The Arizona senator told reporters he was pleased with Gen. David Petraeus’ testimony before Congress this past week because it “did not present this totally rosy scenario. That’s why Americans are frustrated today.”
He blamed “different administration officials” for that. “It’s all the president’s responsibility,” McCain said, but those reporting to him were also responsible.
Earlier in the day, McCain was critical of former Defense Secretary Donald Rumsfeld, saying his failings “frustrated and saddened” the American people.
McCain was in the midst of the South Carolina leg of his “No Surrender” tour, a trip that took him from Rock Hill in the Upstate to Little River along the coast near Myrtle Beach. At each of four speeches, he urged voters to pressure Congress to stay the course in Iraq. And he told reporters that Democrats are heading down a “blatantly unconstitutional” path on the war.
He drew crowds of 200 or better at each stop as he urged people to write lawmakers, including wavering Republicans, and “stand up for these young men and women” in uniform.
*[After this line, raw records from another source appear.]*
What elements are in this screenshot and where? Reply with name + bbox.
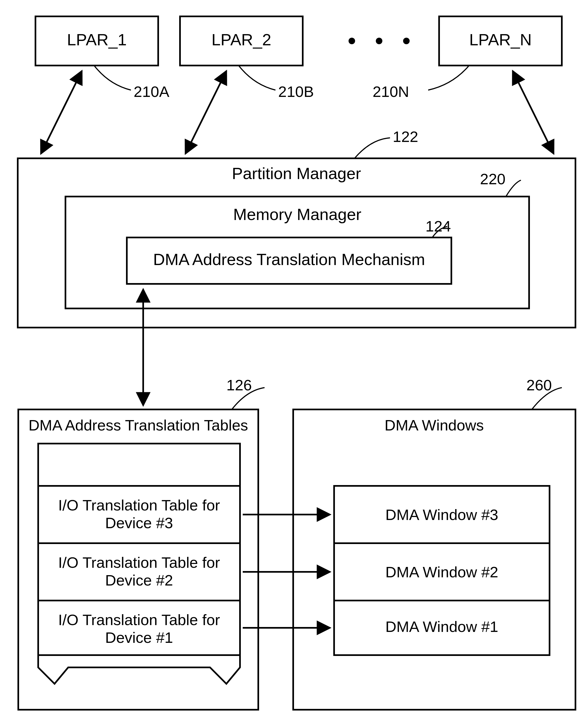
lead-210a: [94, 65, 131, 90]
dma-window-3: DMA Window #3: [385, 506, 498, 523]
ref-124: 124: [425, 218, 451, 235]
table-row-1-line1: I/O Translation Table for: [58, 611, 220, 628]
dma-window-1: DMA Window #1: [385, 618, 498, 635]
partition-manager-title: Partition Manager: [232, 164, 361, 183]
lpar-1-label: LPAR_1: [67, 31, 127, 49]
svg-point-1: [376, 38, 382, 44]
windows-title: DMA Windows: [384, 417, 484, 434]
table-row-1-line2: Device #1: [105, 629, 173, 646]
lpar-2-label: LPAR_2: [211, 31, 271, 49]
table-row-3-line2: Device #3: [105, 514, 173, 531]
ellipsis-dots: [349, 38, 410, 44]
ref-122: 122: [393, 128, 418, 145]
lpar-n-label: LPAR_N: [469, 31, 532, 49]
lead-210n: [428, 65, 469, 90]
ref-260: 260: [526, 377, 552, 393]
tables-inner: I/O Translation Table for Device #3 I/O …: [38, 444, 240, 684]
ref-126: 126: [226, 377, 252, 393]
lead-210b: [239, 65, 275, 90]
table-row-2-line1: I/O Translation Table for: [58, 554, 220, 571]
lead-122: [355, 138, 390, 158]
arrow-lpar1-pm: [41, 71, 82, 154]
table-row-3-line1: I/O Translation Table for: [58, 497, 220, 514]
dma-mechanism-title: DMA Address Translation Mechanism: [153, 250, 425, 269]
ref-210a: 210A: [134, 83, 169, 100]
ref-210b: 210B: [278, 83, 314, 100]
tables-title: DMA Address Translation Tables: [28, 417, 248, 434]
arrow-lpar2-pm: [186, 71, 226, 154]
memory-manager-title: Memory Manager: [233, 205, 361, 224]
table-row-2-line2: Device #2: [105, 572, 173, 589]
ref-210n: 210N: [373, 83, 409, 100]
svg-point-0: [349, 38, 355, 44]
arrow-lparn-pm: [513, 71, 554, 154]
ref-220: 220: [480, 170, 505, 187]
dma-window-2: DMA Window #2: [385, 563, 498, 581]
svg-point-2: [403, 38, 410, 44]
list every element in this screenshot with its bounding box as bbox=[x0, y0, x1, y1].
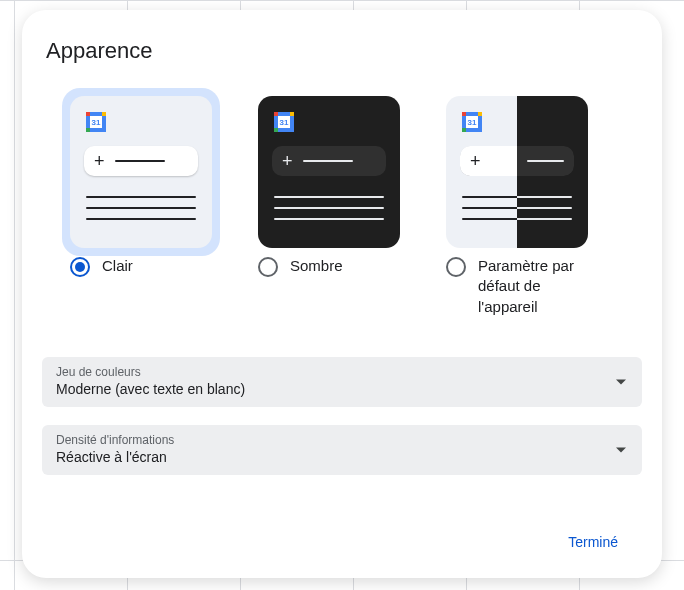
chevron-down-icon bbox=[616, 379, 626, 384]
svg-rect-10 bbox=[290, 112, 294, 116]
svg-text:31: 31 bbox=[280, 118, 289, 127]
density-label: Densité d'informations bbox=[56, 433, 628, 447]
preview-lines bbox=[460, 196, 574, 220]
calendar-icon: 31 bbox=[460, 110, 484, 134]
color-scheme-value: Moderne (avec texte en blanc) bbox=[56, 381, 628, 397]
radio-label-device: Paramètre par défaut de l'appareil bbox=[478, 256, 598, 317]
svg-rect-5 bbox=[102, 128, 106, 132]
svg-rect-17 bbox=[478, 112, 482, 116]
preview-lines bbox=[84, 196, 198, 220]
chevron-down-icon bbox=[616, 447, 626, 452]
svg-rect-4 bbox=[86, 128, 90, 132]
radio-light[interactable] bbox=[70, 257, 90, 277]
calendar-icon: 31 bbox=[272, 110, 296, 134]
svg-rect-9 bbox=[274, 112, 278, 116]
svg-rect-16 bbox=[462, 112, 466, 116]
radio-label-light: Clair bbox=[102, 256, 133, 276]
dialog-footer: Terminé bbox=[42, 526, 642, 558]
density-select[interactable]: Densité d'informations Réactive à l'écra… bbox=[42, 425, 642, 475]
color-scheme-select[interactable]: Jeu de couleurs Moderne (avec texte en b… bbox=[42, 357, 642, 407]
svg-rect-18 bbox=[462, 128, 466, 132]
theme-preview-dark: 31 + bbox=[258, 96, 400, 248]
theme-option-device[interactable]: 31 + Paramètre par défaut de l'appareil bbox=[438, 88, 598, 317]
svg-text:31: 31 bbox=[468, 118, 477, 127]
radio-dark[interactable] bbox=[258, 257, 278, 277]
density-value: Réactive à l'écran bbox=[56, 449, 628, 465]
svg-rect-19 bbox=[478, 128, 482, 132]
dialog-title: Apparence bbox=[46, 38, 642, 64]
appearance-dialog: Apparence 31 + bbox=[22, 10, 662, 578]
plus-icon: + bbox=[94, 152, 105, 170]
color-scheme-label: Jeu de couleurs bbox=[56, 365, 628, 379]
theme-option-dark[interactable]: 31 + Sombre bbox=[250, 88, 408, 317]
radio-device[interactable] bbox=[446, 257, 466, 277]
create-pill: + bbox=[84, 146, 198, 176]
create-pill: + bbox=[460, 146, 574, 176]
theme-preview-light: 31 + bbox=[70, 96, 212, 248]
svg-rect-11 bbox=[274, 128, 278, 132]
svg-rect-3 bbox=[102, 112, 106, 116]
theme-option-light[interactable]: 31 + Clair bbox=[62, 88, 220, 317]
svg-rect-12 bbox=[290, 128, 294, 132]
theme-options-row: 31 + Clair bbox=[62, 88, 642, 317]
svg-text:31: 31 bbox=[92, 118, 101, 127]
done-button[interactable]: Terminé bbox=[556, 526, 630, 558]
preview-lines bbox=[272, 196, 386, 220]
plus-icon: + bbox=[282, 152, 293, 170]
create-pill: + bbox=[272, 146, 386, 176]
svg-rect-2 bbox=[86, 112, 90, 116]
plus-icon: + bbox=[470, 152, 481, 170]
radio-label-dark: Sombre bbox=[290, 256, 343, 276]
theme-preview-device: 31 + bbox=[446, 96, 588, 248]
calendar-icon: 31 bbox=[84, 110, 108, 134]
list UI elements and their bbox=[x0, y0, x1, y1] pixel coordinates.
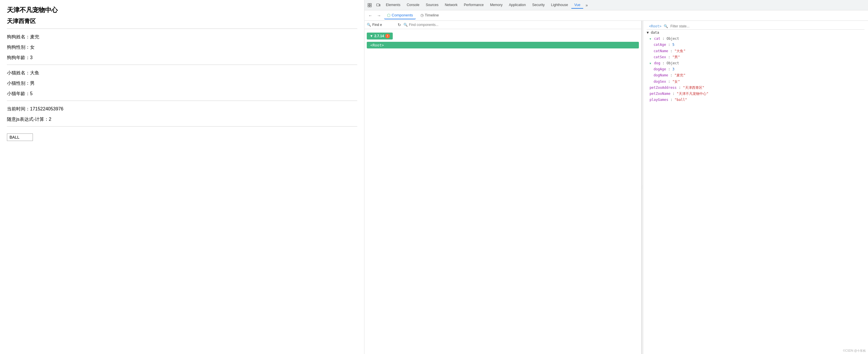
cat-sex-line: 小猫性别：男 bbox=[7, 80, 357, 87]
catName-row: catName : "大鱼" bbox=[647, 48, 865, 54]
tab-sources[interactable]: Sources bbox=[423, 2, 441, 9]
dog-name-line: 狗狗姓名：麦兜 bbox=[7, 33, 357, 40]
catName-value: "大鱼" bbox=[674, 49, 685, 53]
vue-devtools: ← → ⬡ Components ◷ Timeline 🔍 ↻ 🔍 bbox=[365, 10, 868, 354]
filter-icon: 🔍 bbox=[664, 24, 668, 28]
calc-line: 随意js表达式-计算：2 bbox=[7, 116, 357, 123]
dog-age-value: 3 bbox=[30, 55, 33, 60]
divider-3 bbox=[7, 101, 357, 101]
cat-name-value: 大鱼 bbox=[30, 70, 39, 75]
catAge-row: catAge : 5 bbox=[647, 42, 865, 48]
dog-sex-line: 狗狗性别：女 bbox=[7, 44, 357, 51]
dog-type: : Object bbox=[662, 61, 679, 65]
tab-elements[interactable]: Elements bbox=[383, 2, 403, 9]
dog-key: dog bbox=[654, 61, 660, 65]
devtools-topbar: Elements Console Sources Network Perform… bbox=[365, 0, 868, 10]
tab-console[interactable]: Console bbox=[404, 2, 422, 9]
cat-age-label: 小猫年龄： bbox=[7, 91, 30, 96]
cat-age-line: 小猫年龄：5 bbox=[7, 90, 357, 97]
data-section: ▼ data bbox=[647, 30, 865, 36]
catAge-value: 5 bbox=[672, 43, 674, 47]
filter-state-input[interactable] bbox=[670, 24, 862, 28]
version-label: 2.7.14 bbox=[374, 34, 384, 38]
cat-triangle[interactable]: ▼ bbox=[650, 37, 651, 40]
cat-name-line: 小猫姓名：大鱼 bbox=[7, 69, 357, 76]
dog-name-label: 狗狗姓名： bbox=[7, 34, 30, 39]
svg-rect-2 bbox=[370, 3, 371, 5]
app-subtitle: 天津西青区 bbox=[7, 17, 357, 25]
dogName-value: "麦兜" bbox=[674, 73, 685, 77]
calc-label: 随意js表达式-计算： bbox=[7, 117, 49, 122]
tab-vue[interactable]: Vue bbox=[571, 2, 583, 9]
playGames-value: "ball" bbox=[675, 98, 687, 102]
time-line: 当前时间：1715224053976 bbox=[7, 106, 357, 112]
dog-age-label: 狗狗年龄： bbox=[7, 55, 30, 60]
component-search-icon: 🔍 bbox=[403, 23, 408, 27]
dogSex-key: dogSex bbox=[654, 79, 666, 83]
cat-type: : Object bbox=[662, 37, 679, 41]
timeline-tab[interactable]: ◷ Timeline bbox=[417, 12, 442, 19]
catName-key: catName bbox=[654, 49, 668, 53]
dog-age-line: 狗狗年龄：3 bbox=[7, 54, 357, 61]
calc-value: 2 bbox=[49, 117, 51, 122]
petZooName-row: petZooName : "天津不凡宠物中心" bbox=[647, 91, 865, 97]
svg-rect-0 bbox=[368, 3, 369, 5]
cat-sex-label: 小猫性别： bbox=[7, 81, 30, 85]
catSex-key: catSex bbox=[654, 55, 666, 59]
cat-name-label: 小猫姓名： bbox=[7, 70, 30, 75]
tab-performance[interactable]: Performance bbox=[461, 2, 487, 9]
cat-key: cat bbox=[654, 37, 660, 41]
dogSex-row: dogSex : "女" bbox=[647, 79, 865, 85]
tab-security[interactable]: Security bbox=[529, 2, 548, 9]
vue-state-panel: <Root> 🔍 ▼ data ▼ cat : Object catAge : bbox=[643, 21, 868, 354]
more-tabs-btn[interactable]: » bbox=[584, 2, 590, 9]
find-input[interactable] bbox=[372, 23, 395, 27]
inspect-icon-btn[interactable] bbox=[366, 1, 374, 9]
components-tab[interactable]: ⬡ Components bbox=[384, 12, 416, 19]
forward-button[interactable]: → bbox=[375, 12, 382, 19]
ball-input[interactable] bbox=[7, 134, 33, 141]
component-search-input[interactable] bbox=[409, 23, 639, 27]
app-title: 天津不凡宠物中心 bbox=[7, 6, 357, 14]
petZooAddress-row: petZooAddress : "天津西青区" bbox=[647, 85, 865, 91]
svg-rect-3 bbox=[370, 5, 371, 7]
svg-rect-1 bbox=[368, 5, 369, 7]
petZooAddress-value: "天津西青区" bbox=[683, 85, 704, 90]
catSex-row: catSex : "男" bbox=[647, 54, 865, 60]
dog-sex-label: 狗狗性别： bbox=[7, 45, 30, 49]
catSex-value: "男" bbox=[672, 55, 680, 59]
dogSex-value: "女" bbox=[672, 79, 680, 83]
vue-toolbar: ← → ⬡ Components ◷ Timeline bbox=[365, 10, 868, 21]
vue-icon: ⬡ bbox=[387, 13, 391, 17]
dog-object-row: ▼ dog : Object bbox=[647, 60, 865, 66]
tab-network[interactable]: Network bbox=[442, 2, 460, 9]
petZooName-value: "天津不凡宠物中心" bbox=[677, 92, 708, 96]
divider-4 bbox=[7, 126, 357, 127]
tree-content: ▼ 2.7.14 ! <Root> bbox=[365, 29, 641, 354]
divider-2 bbox=[7, 65, 357, 65]
watermark: ©CSDN @今客栈 bbox=[843, 349, 866, 353]
find-search-icon: 🔍 bbox=[367, 23, 371, 27]
catAge-key: catAge bbox=[654, 43, 666, 47]
dogName-row: dogName : "麦兜" bbox=[647, 72, 865, 78]
dogAge-row: dogAge : 3 bbox=[647, 66, 865, 72]
petZooAddress-key: petZooAddress bbox=[650, 85, 677, 90]
back-button[interactable]: ← bbox=[367, 12, 374, 19]
tab-lighthouse[interactable]: Lighthouse bbox=[548, 2, 571, 9]
root-component-item[interactable]: <Root> bbox=[367, 42, 639, 48]
tab-application[interactable]: Application bbox=[506, 2, 529, 9]
vue-tree-panel: 🔍 ↻ 🔍 ▼ 2.7.14 ! <Root> bbox=[365, 21, 642, 354]
device-icon-btn[interactable] bbox=[374, 1, 382, 9]
vue-main: 🔍 ↻ 🔍 ▼ 2.7.14 ! <Root> bbox=[365, 21, 868, 354]
tab-memory[interactable]: Memory bbox=[487, 2, 505, 9]
dog-triangle[interactable]: ▼ bbox=[650, 62, 651, 65]
time-label: 当前时间： bbox=[7, 106, 30, 111]
timeline-tab-label: Timeline bbox=[425, 13, 439, 17]
playGames-key: playGames bbox=[650, 98, 668, 102]
root-link[interactable]: <Root> bbox=[649, 24, 661, 28]
cat-sex-value: 男 bbox=[30, 81, 35, 85]
data-section-title: ▼ data bbox=[647, 31, 659, 35]
timeline-icon: ◷ bbox=[421, 13, 424, 17]
devtools-panel: Elements Console Sources Network Perform… bbox=[365, 0, 868, 354]
refresh-button[interactable]: ↻ bbox=[397, 22, 402, 28]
Between stops, McCain told reporters that Democrats, including presidential candidate Sen. Joe Biden of Delaware, plan to overstep the role of Congress by trying to specify how long troops should stay in action.
“Where in the Constitution of the United States does it say that the Congress decides how long people spend on tours of duty and how long they would spend back in the United States? It’s blatantly unconstitutional,” McCain said.
McCain showed the crowds a copy of a newspaper advertisement, bought by the group MoveOn.org, that charged Iraq war commander Petraeus with “cooking the books” on the Iraq war. It also played on his name by asking, “General Petraeus or General Betray Us?”
“My friends, that is a disgraceful thing,” McCain said at a packed Veterans of Foreign Wars post in Rock Hill.
McCain appeared with his wife, Cindy, who was on crutches and wearing a knee brace. She said she fell while grocery shopping and will have surgery to correct damaged ligaments.
In Florence, McCain led a parade and stopped at a barbecue restaurant before heading to the Aynor Hoe Down, a festival in a town not far from the resort area of Myrtle Beach. McCain’s “No Surrender” tour continues through Monday in South Carolina as he tries to re-ignite a campaign that foundered during the summer amid staff cuts and the backlash from his support of unpopular immigration-reform legislation.
In 2000, McCain suffered from rough-and-tumble campaigning here at the hands of Warren Tompkins. The former Bush consultant is now running Mitt Romney’s South Carolina efforts and was in the news in the past week after an employee put up an Internet site, PhoneyFred.org, that lampooned White House hopeful Fred Thompson.
McCain said he has higher standards for his campaign. “We have never engaged in any of those kind of activities,” he said. “I will not allow such a thing to happen.”
McCain plans to spend Sunday courting voters around Anderson, a Christian conservative base for the state’s GOP. McCain, who is Baptist, said he’s not emphasizing his religion in a state where Baptists are the dominant faith. “It plays a role in my life,” McCain told reporters. “Do I advertise my faith? Do I talk about it all the time? No.”
Still, he said, “it’s why I’m here today.”